Tip of the Week
In this morning Tip of the Week, I write about the importance of serve variety.
Looping against the block
Almost nobody loops a block into the net; when they miss, it's almost always off the end. Part of this is because they are attacking the ball, and so driving it deep on the table, and simply drive it too deep on the table. Part of it is because they drop their back shoulder, lifting the ball as if it were a backspin. (I wrote a short article about the proper use of the back shoulder for smashing and looping.)
Since most players learn to loop first against backspin, when they start looping against a block (or an incoming topspin), they tend to drop that back shoulder too much. While dropping a little is okay if you are away from the table - key word is "little" - most do it way too much. Instead, you want to keep the back shoulder mostly up, and loop almost the top of the ball. It helps to hook the ball a little as well, dropping the tip down so it contacts the ball on the far side.

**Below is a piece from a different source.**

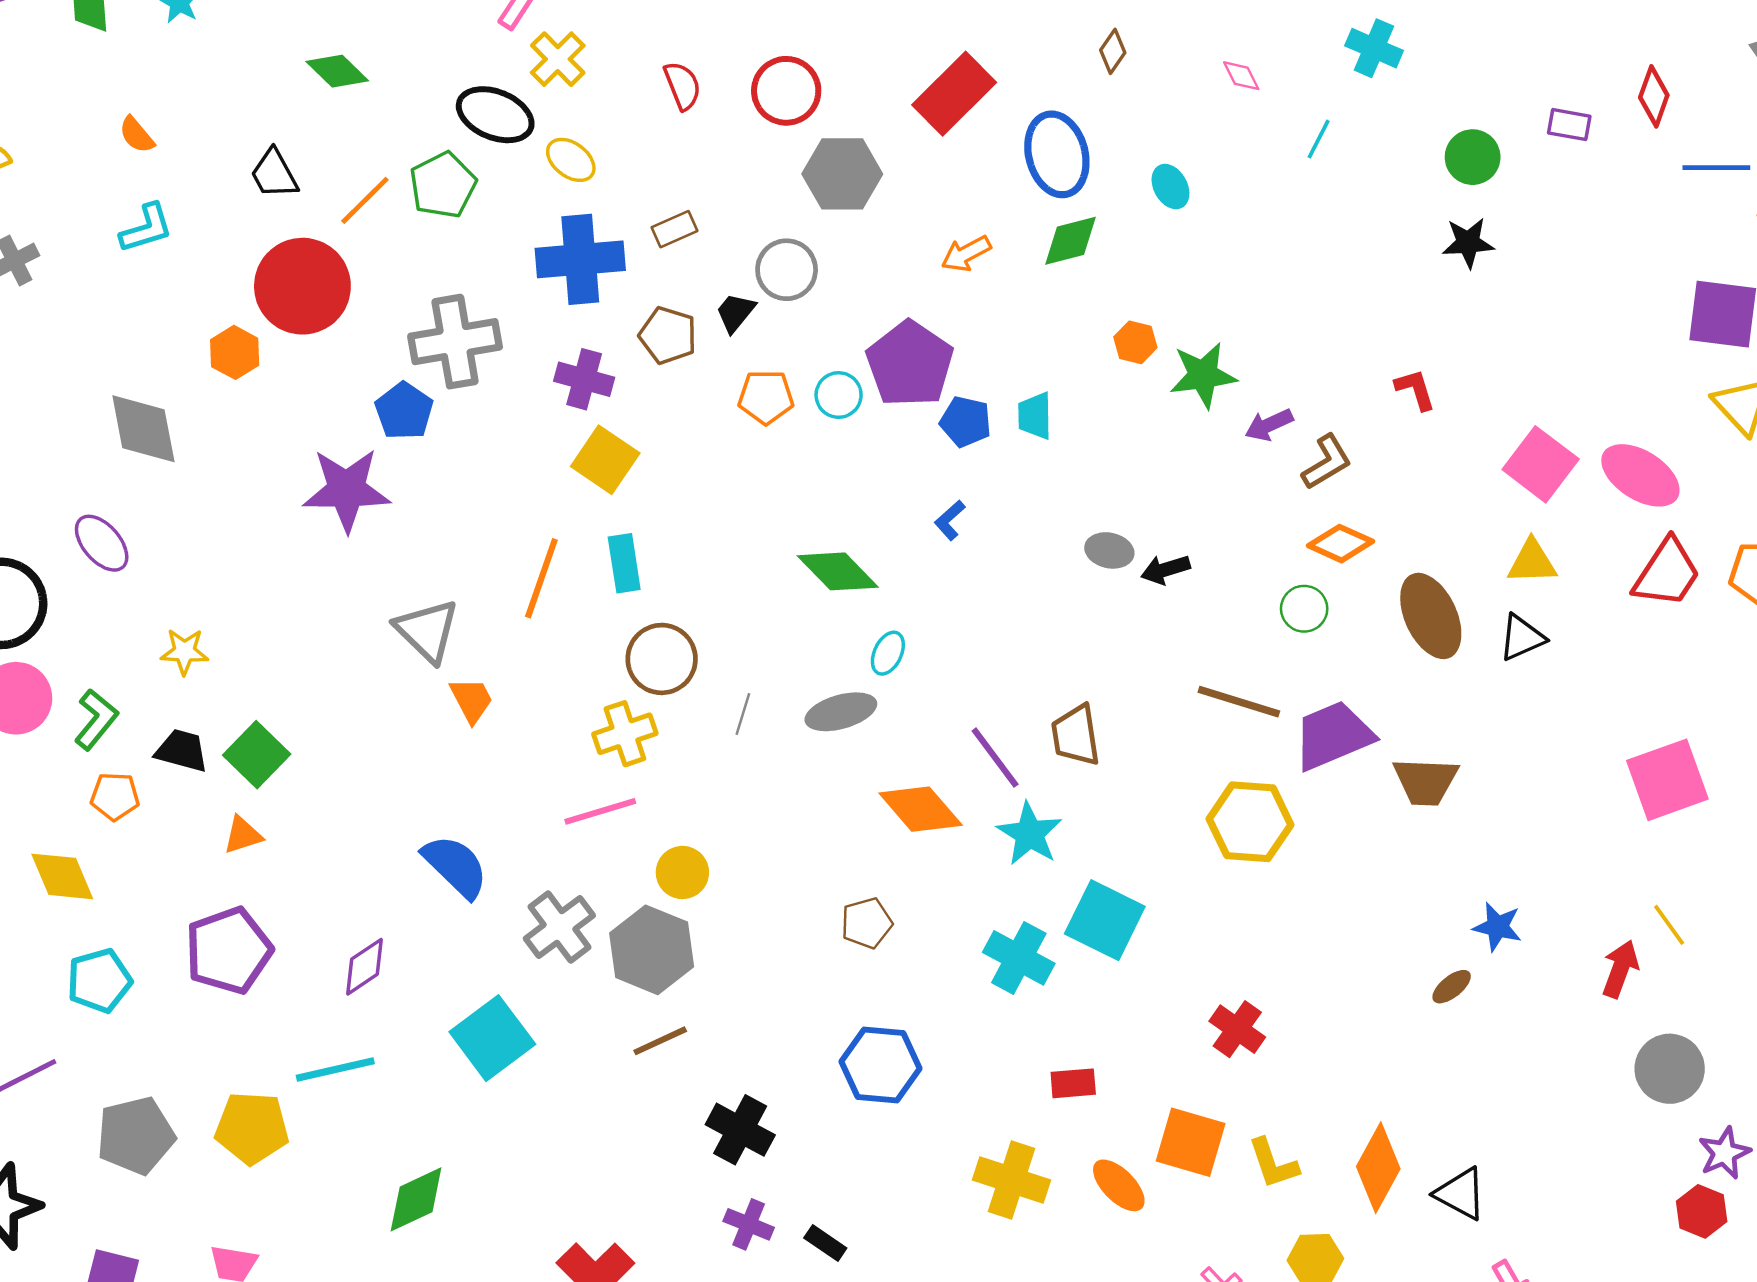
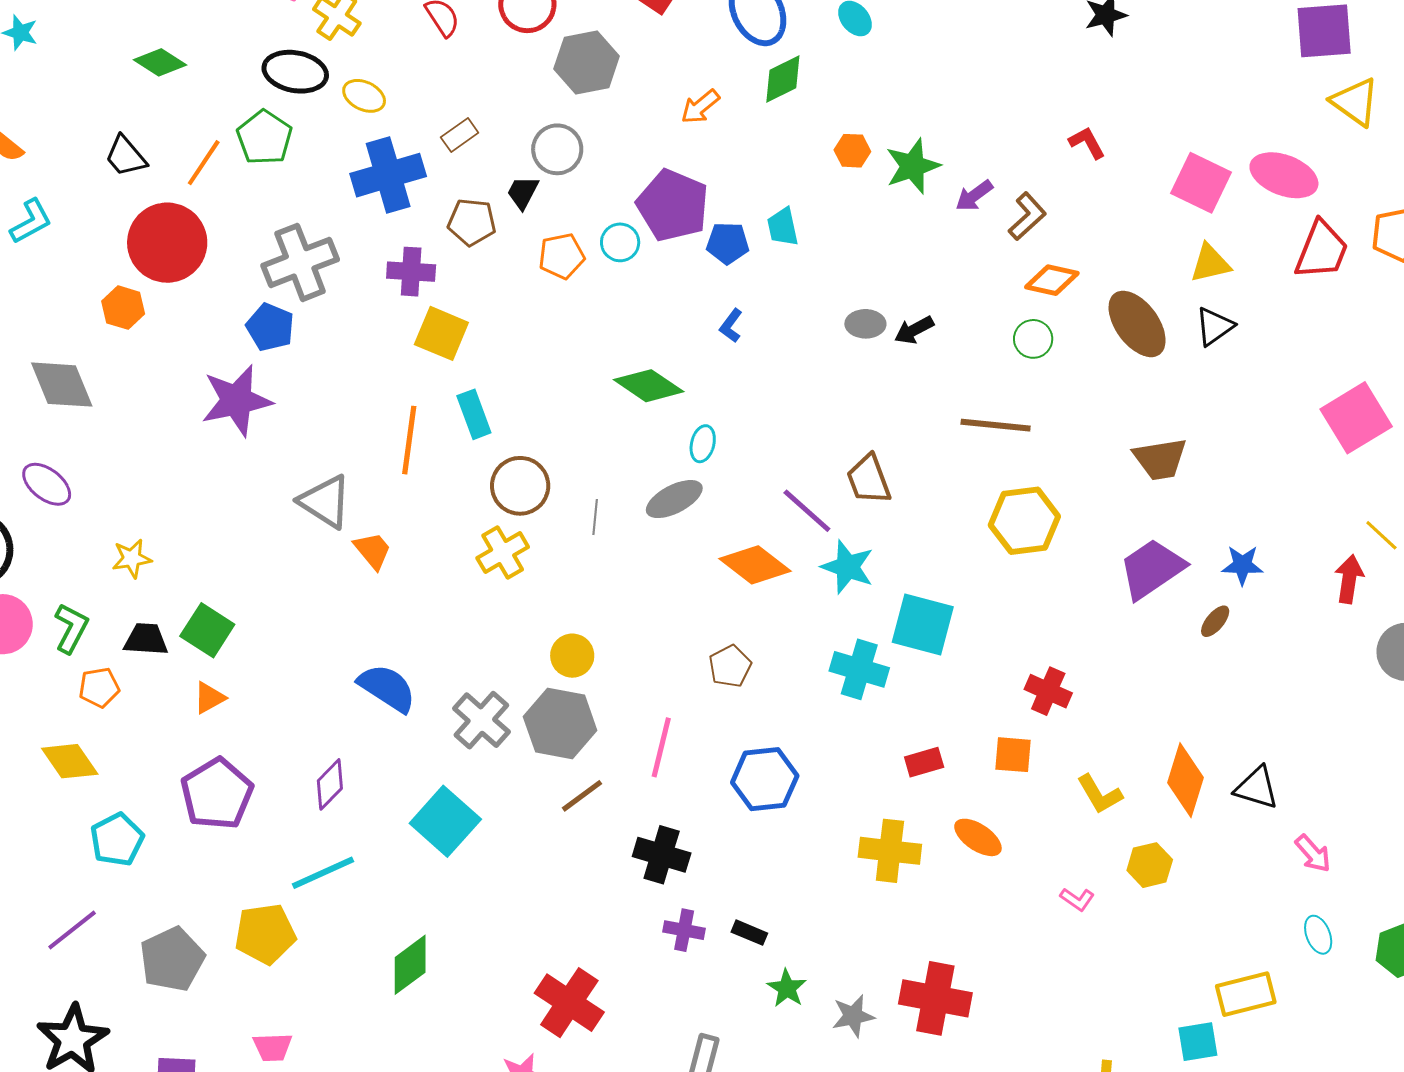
purple trapezoid: (1333, 736) -> (1152, 569), moved
pink line: (600, 811) -> (661, 747), moved, turned -48
orange square: (1191, 1142) -> (1013, 755), moved, size x0.7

And yet players often have trouble doing this, especially right after looping a backspin. And since a disproportionate number of rallies start with a player looping against a backspin, invariably players find themselves looping a backspin and then a block consecutively.
The standard way to practice for this is with multiball. For example, the coach would feed a backspin ball to the middle backhand, and player forehand loops; then the coach feeds a topspin ball to the wide forehand, and again the player loops. And this is great if the player can afford a coach to do this endlessly until they have it down, and then still more to keep it tuned up.